#### [Extracted page text data]
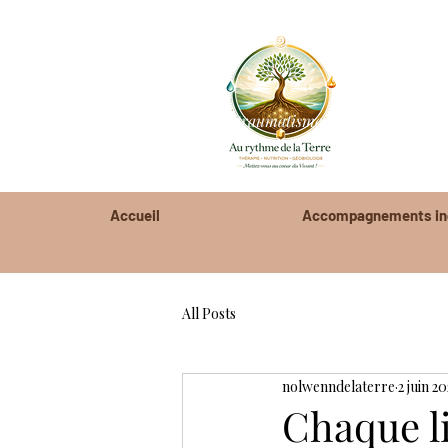
stress traumatismes anxiété blocages
harmonie du l
Accueil
Accompagnements ind
All Posts
nolwenndelaterre
2 juin 20
Chaque li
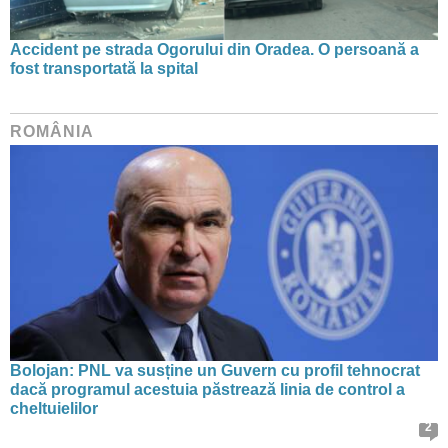
Accident pe strada Ogorului din Oradea. O persoană a
fost transportată la spital
ROMÂNIA
Bolojan: PNL va susține un Guvern cu profil tehnocrat
dacă programul acestuia păstrează linia de control a
cheltuielilor
2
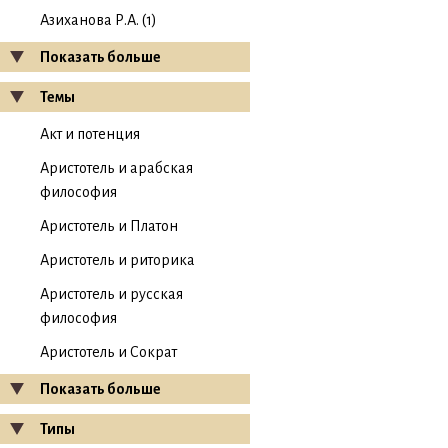
Азиханова Р.А. (1)
Показать больше
Темы
Акт и потенция
Аристотель и арабская
философия
Аристотель и Платон
Аристотель и риторика
Аристотель и русская
философия
Аристотель и Сократ
Показать больше
Типы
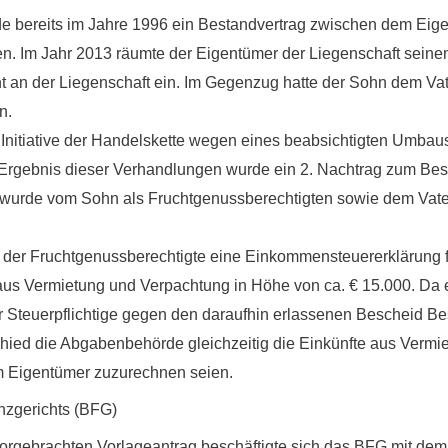
de bereits im Jahre 1996 ein Bestandvertrag zwischen dem Eig
n. Im Jahr 2013 räumte der Eigentümer der Liegenschaft seine
t an der Liegenschaft ein. Im Gegenzug hatte der Sohn dem Vate
n.
f Initiative der Handelskette wegen eines beabsichtigten Umbau
Ergebnis dieser Verhandlungen wurde ein 2. Nachtrag zum Besta
wurde vom Sohn als Fruchtgenussberechtigten sowie dem Vate
e der Fruchtgenussberechtigte eine Einkommensteuererklärung f
aus Vermietung und Verpachtung in Höhe von ca. € 15.000. Da er
der Steuerpflichtige gegen den daraufhin erlassenen Bescheid
hied die Abgabenbehörde gleichzeitig die Einkünfte aus Vermi
em Eigentümer zuzurechnen seien.
nzgerichts (BFG)
gebrachten Vorlageantrag beschäftigte sich das BFG mit dem S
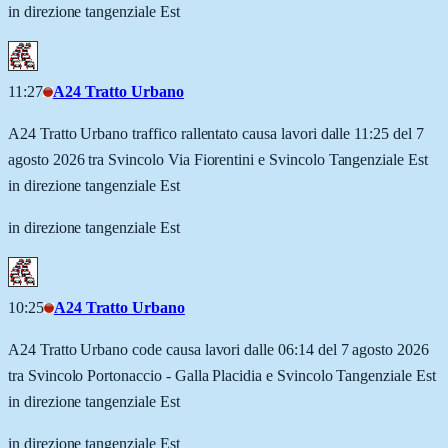
in direzione tangenziale Est
11:27
A24 Tratto Urbano
A24 Tratto Urbano traffico rallentato causa lavori dalle 11:25 del 7
agosto 2026 tra Svincolo Via Fiorentini e Svincolo Tangenziale Est
in direzione tangenziale Est
in direzione tangenziale Est
10:25
A24 Tratto Urbano
A24 Tratto Urbano code causa lavori dalle 06:14 del 7 agosto 2026
tra Svincolo Portonaccio - Galla Placidia e Svincolo Tangenziale Est
in direzione tangenziale Est
in direzione tangenziale Est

#### [Your task]
Answer with one number only, the count of lines in the entries above that hold the string "Sohn".

#### [Task solution]
2